ASSIGNED TASK
Could you return all of the entries word for word, minus any pictures?

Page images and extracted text
..............................
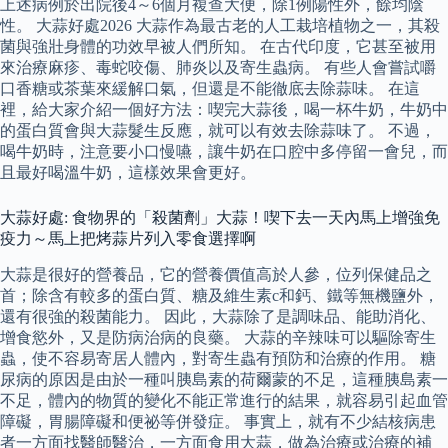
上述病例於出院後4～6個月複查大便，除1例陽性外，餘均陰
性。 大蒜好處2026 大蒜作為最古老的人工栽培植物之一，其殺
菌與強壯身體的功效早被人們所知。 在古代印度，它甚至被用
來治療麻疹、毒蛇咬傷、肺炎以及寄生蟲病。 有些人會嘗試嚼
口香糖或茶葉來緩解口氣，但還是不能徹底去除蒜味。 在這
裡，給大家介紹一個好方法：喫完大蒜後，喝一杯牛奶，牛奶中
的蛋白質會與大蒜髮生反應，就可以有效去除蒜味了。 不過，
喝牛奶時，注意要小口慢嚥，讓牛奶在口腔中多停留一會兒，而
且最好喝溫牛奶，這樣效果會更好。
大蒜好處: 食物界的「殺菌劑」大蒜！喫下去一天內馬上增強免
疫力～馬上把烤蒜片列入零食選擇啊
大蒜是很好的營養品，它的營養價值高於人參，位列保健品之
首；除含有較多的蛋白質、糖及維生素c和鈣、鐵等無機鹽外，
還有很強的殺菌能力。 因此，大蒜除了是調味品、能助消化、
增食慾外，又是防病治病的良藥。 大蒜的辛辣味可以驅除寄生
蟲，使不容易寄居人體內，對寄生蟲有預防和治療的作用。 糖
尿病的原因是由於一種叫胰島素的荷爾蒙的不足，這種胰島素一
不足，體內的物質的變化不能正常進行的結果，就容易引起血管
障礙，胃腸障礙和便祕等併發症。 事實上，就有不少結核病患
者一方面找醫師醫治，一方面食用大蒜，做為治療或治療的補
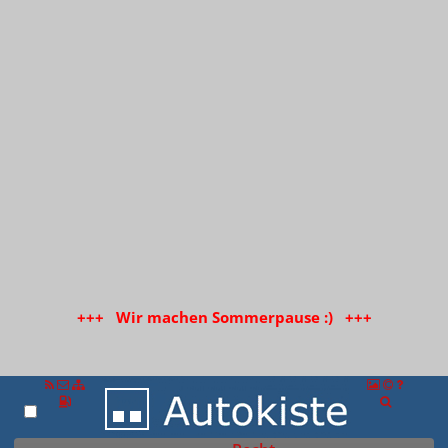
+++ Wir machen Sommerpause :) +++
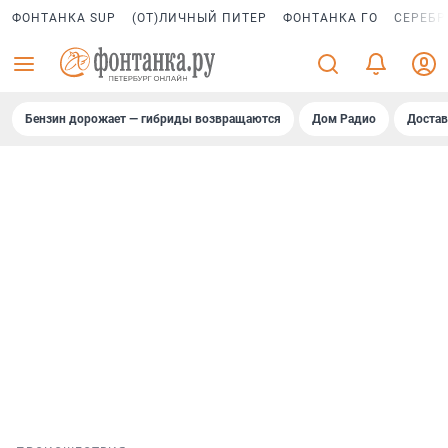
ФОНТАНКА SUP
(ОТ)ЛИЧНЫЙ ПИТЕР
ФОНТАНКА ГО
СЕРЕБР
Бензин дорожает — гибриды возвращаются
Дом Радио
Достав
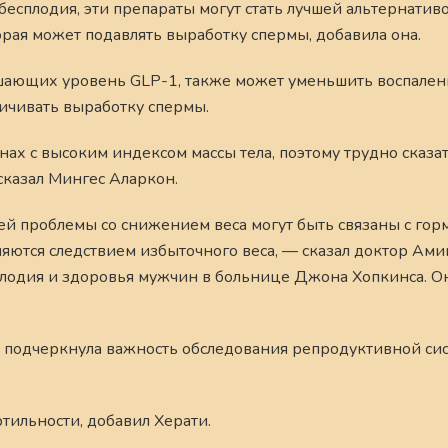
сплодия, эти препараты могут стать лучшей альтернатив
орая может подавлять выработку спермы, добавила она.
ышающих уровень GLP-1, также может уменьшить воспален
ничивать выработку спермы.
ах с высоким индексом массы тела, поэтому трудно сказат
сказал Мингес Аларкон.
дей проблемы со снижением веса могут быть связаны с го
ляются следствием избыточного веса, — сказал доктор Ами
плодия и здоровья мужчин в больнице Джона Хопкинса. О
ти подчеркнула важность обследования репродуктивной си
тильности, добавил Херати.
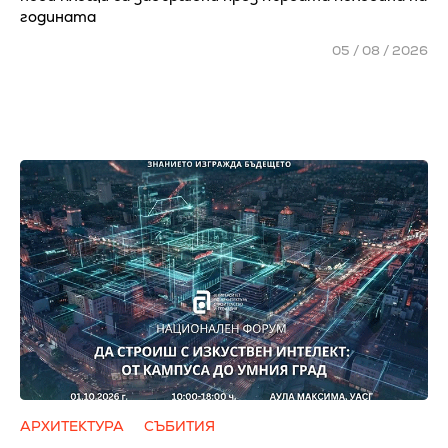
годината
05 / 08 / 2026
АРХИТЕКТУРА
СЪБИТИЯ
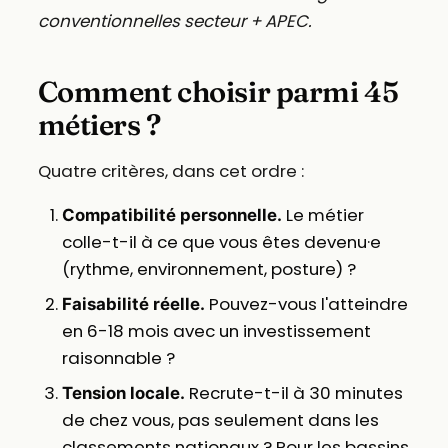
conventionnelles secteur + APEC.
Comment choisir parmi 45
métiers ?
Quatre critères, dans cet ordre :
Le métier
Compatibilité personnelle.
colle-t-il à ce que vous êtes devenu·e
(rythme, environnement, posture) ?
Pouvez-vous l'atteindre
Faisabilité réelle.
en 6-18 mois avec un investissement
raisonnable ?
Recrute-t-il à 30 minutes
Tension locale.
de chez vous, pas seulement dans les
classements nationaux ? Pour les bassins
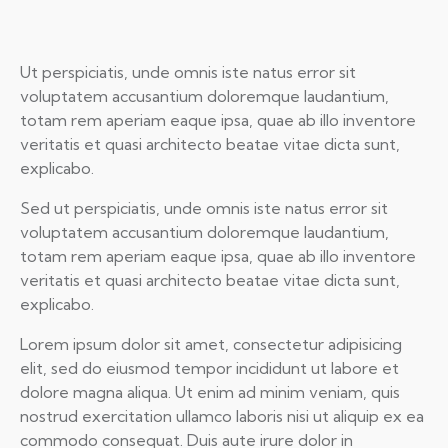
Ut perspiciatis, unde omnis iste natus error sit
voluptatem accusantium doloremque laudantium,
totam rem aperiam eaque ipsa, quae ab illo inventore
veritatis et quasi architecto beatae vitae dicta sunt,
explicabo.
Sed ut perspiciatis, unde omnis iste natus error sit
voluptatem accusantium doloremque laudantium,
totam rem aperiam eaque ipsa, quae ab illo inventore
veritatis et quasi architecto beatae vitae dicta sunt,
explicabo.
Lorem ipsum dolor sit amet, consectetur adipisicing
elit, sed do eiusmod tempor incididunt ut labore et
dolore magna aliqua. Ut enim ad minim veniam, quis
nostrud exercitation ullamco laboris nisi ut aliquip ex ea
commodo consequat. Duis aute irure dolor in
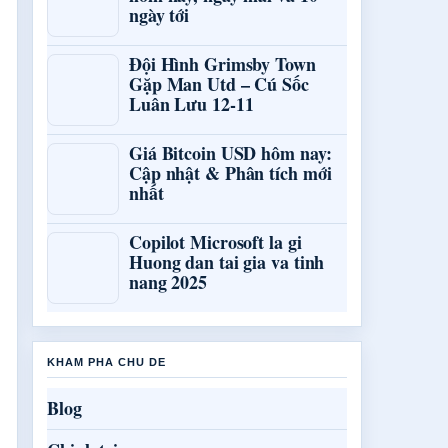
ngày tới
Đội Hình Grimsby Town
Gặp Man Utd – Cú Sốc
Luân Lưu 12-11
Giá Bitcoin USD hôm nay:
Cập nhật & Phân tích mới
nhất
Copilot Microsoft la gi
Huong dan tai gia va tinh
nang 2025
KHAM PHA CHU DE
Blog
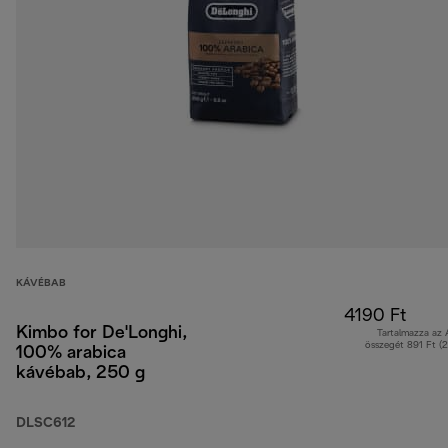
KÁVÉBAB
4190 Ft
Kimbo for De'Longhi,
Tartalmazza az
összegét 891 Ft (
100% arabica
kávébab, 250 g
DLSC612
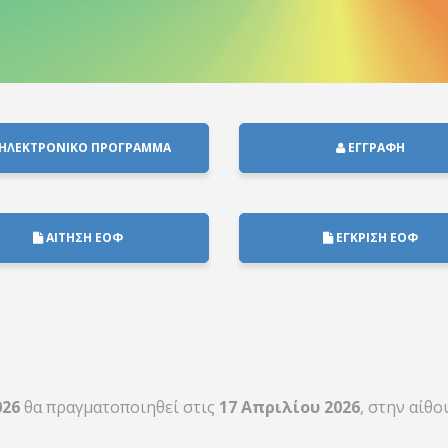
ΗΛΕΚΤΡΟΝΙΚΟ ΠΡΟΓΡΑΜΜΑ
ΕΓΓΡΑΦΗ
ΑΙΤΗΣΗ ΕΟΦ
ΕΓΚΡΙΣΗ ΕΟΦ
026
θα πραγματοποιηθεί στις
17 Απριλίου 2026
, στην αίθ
..............................
ANSWER TO THIS TASK
上述病例於出院後4～6個月複查大便，除1例陽性外，餘均陰
性。 大蒜好處2026 大蒜作為最古老的人工栽培植物之一，其殺
菌與強壯身體的功效早被人們所知。 在古代印度，它甚至被用
來治療麻疹、毒蛇咬傷、肺炎以及寄生蟲病。 有些人會嘗試嚼
口香糖或茶葉來緩解口氣，但還是不能徹底去除蒜味。 在這
裡，給大家介紹一個好方法：喫完大蒜後，喝一杯牛奶，牛奶中
的蛋白質會與大蒜髮生反應，就可以有效去除蒜味了。 不過，
喝牛奶時，注意要小口慢嚥，讓牛奶在口腔中多停留一會兒，而
且最好喝溫牛奶，這樣效果會更好。
大蒜好處: 食物界的「殺菌劑」大蒜！喫下去一天內馬上增強免
疫力～馬上把烤蒜片列入零食選擇啊
大蒜是很好的營養品，它的營養價值高於人參，位列保健品之
首；除含有較多的蛋白質、糖及維生素c和鈣、鐵等無機鹽外，
還有很強的殺菌能力。 因此，大蒜除了是調味品、能助消化、
增食慾外，又是防病治病的良藥。 大蒜的辛辣味可以驅除寄生
蟲，使不容易寄居人體內，對寄生蟲有預防和治療的作用。 糖
尿病的原因是由於一種叫胰島素的荷爾蒙的不足，這種胰島素一
不足，體內的物質的變化不能正常進行的結果，就容易引起血管
障礙，胃腸障礙和便祕等併發症。 事實上，就有不少結核病患
者一方面找醫師醫治，一方面食用大蒜，做為治療或治療的補
+++ Wir machen Sommerpause :) +++
ФОНТАНКА SUP
(ОТ)ЛИЧНЫЙ ПИТЕР
ФОНТАНКА ГО
СЕРЕБР
Бензин дорожает — гибриды возвращаются
Дом Радио
Достав
сплодия, эти препараты могут стать лучшей альтернатив
орая может подавлять выработку спермы, добавила она.
ышающих уровень GLP-1, также может уменьшить воспален
ничивать выработку спермы.
ах с высоким индексом массы тела, поэтому трудно сказат
сказал Мингес Аларкон.
дей проблемы со снижением веса могут быть связаны с го
ляются следствием избыточного веса, — сказал доктор Ами
плодия и здоровья мужчин в больнице Джона Хопкинса. О
ти подчеркнула важность обследования репродуктивной си
тильности, добавил Херати.
годината
05 / 08 / 2026
АРХИТЕКТУРА
СЪБИТИЯ
conventionnelles secteur + APEC.
Comment choisir parmi 45
métiers ?
Quatre critères, dans cet ordre :
Le métier
Compatibilité personnelle.
colle-t-il à ce que vous êtes devenu·e
(rythme, environnement, posture) ?
Pouvez-vous l'atteindre
Faisabilité réelle.
en 6-18 mois avec un investissement
raisonnable ?
Recrute-t-il à 30 minutes
Tension locale.
de chez vous, pas seulement dans les
classements nationaux ? Pour les bassins
Ut perspiciatis, unde omnis iste natus error sit
voluptatem accusantium doloremque laudantium,
totam rem aperiam eaque ipsa, quae ab illo inventore
veritatis et quasi architecto beatae vitae dicta sunt,
explicabo.
Sed ut perspiciatis, unde omnis iste natus error sit
voluptatem accusantium doloremque laudantium,
totam rem aperiam eaque ipsa, quae ab illo inventore
veritatis et quasi architecto beatae vitae dicta sunt,
explicabo.
Lorem ipsum dolor sit amet, consectetur adipisicing
elit, sed do eiusmod tempor incididunt ut labore et
dolore magna aliqua. Ut enim ad minim veniam, quis
nostrud exercitation ullamco laboris nisi ut aliquip ex ea
commodo consequat. Duis aute irure dolor in
ngày tới
Đội Hình Grimsby Town
Gặp Man Utd – Cú Sốc
Luân Lưu 12-11
Giá Bitcoin USD hôm nay:
Cập nhật & Phân tích mới
nhất
Copilot Microsoft la gi
Huong dan tai gia va tinh
nang 2025
KHAM PHA CHU DE
Blog
KÁVÉBAB
4190 Ft
Kimbo for De'Longhi,
Tartalmazza az
összegét 891 Ft (
100% arabica
kávébab, 250 g
DLSC612
ΗΛΕΚΤΡΟΝΙΚΟ ΠΡΟΓΡΑΜΜΑ
ΕΓΓΡΑΦΗ
ΑΙΤΗΣΗ ΕΟΦ
ΕΓΚΡΙΣΗ ΕΟΦ
026
θα πραγματοποιηθεί στις
17 Απριλίου 2026
, στην αίθ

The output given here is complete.